I am personally trying to allow much more space this year for contemplation, silence, reflection and the deeper work of stillness. I’ve sown a lot of seed over the last few years and now I need to take stock and see what is emerging, what is growing, what has life. There will probably be fewer blogs, though not necessarily, as I may use it to journal. There will definitely be less social media (starting with a complete 6 week hike from it form January 1st). I am so aware how often we focus on the activity, but do not do the deeper work needed in our lives.


As a Type 7 on the Enneagram, I know I can easily run away from pain – I am learning much more to sit with it. I know I can easily return to gluttony – not just for food, but for anything – new ideas, an idealised future, dreams, experiences……. I know that my natural defence mechanism is to rationalise everything, so that I don’t have to deal with the complexity of ‘feeling’ it! I know that I can so easily fill my time with so many fun and exciting adventures, always looking to the next possibility rather than sitting in the present and just being. Although, in many ways I feel more healed and more whole than ever, I am painfully aware how easily, I trap myself back in my ‘7 prison of escapist behaviours’ rather than living out my life more fully and freely, in the deep knowledge of being unconditionally loved.


I have personally found the enneagram such a useful tool, not to box me in, but to help me understand the box I am already living in and how to be free of it to become the best version of Andrew James Knox that I can be. I would say, in my clinics and in my leadership work in the NHS, that my greatest sadness is seeing people who never really do their ‘deep work’. They never really get to grips with their root issues, never really face up to their deep needs and resultant behaviours which leads to all kinds dis-ease.
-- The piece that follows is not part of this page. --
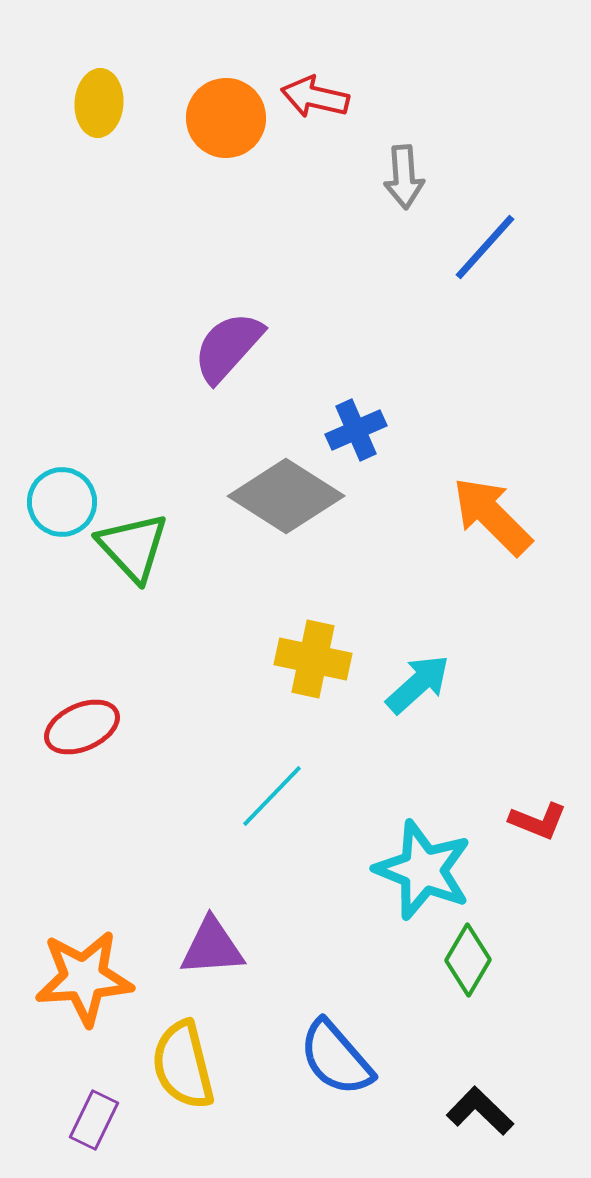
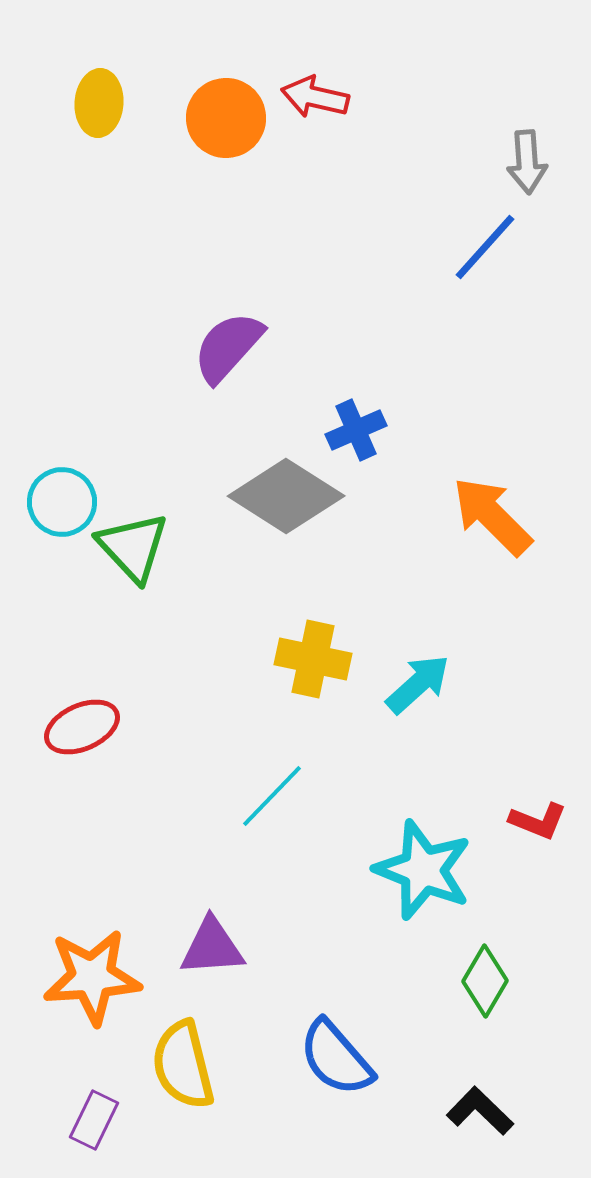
gray arrow: moved 123 px right, 15 px up
green diamond: moved 17 px right, 21 px down
orange star: moved 8 px right, 1 px up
In fact, the world is run by such people and the effects for all of us and the planet, are devastating. If we are to embrace a kinder future, in which empathy, love and compassion can really come to the fore, then we have to be willing to do our deep work ourselves (from which no one is exempt), letting go of our anger, pride, deceit, envy, greed, fear, gluttony, lust or sloth in the process.


So.……what’s the deep work you need to do in 2019?


This year, my deep work is to embrace contemplation, to pause and reflect, to listen and to be present. I hope I learn more the secret of doing nothing. The Christopher Robbin Movie has given me much cause for thought (not least about inverted pyramids!).


After all, as one of my all time favourites, Winnie-the Pooh, reminds us:

“Doing Nothing Often Leads to The Very Best Something.”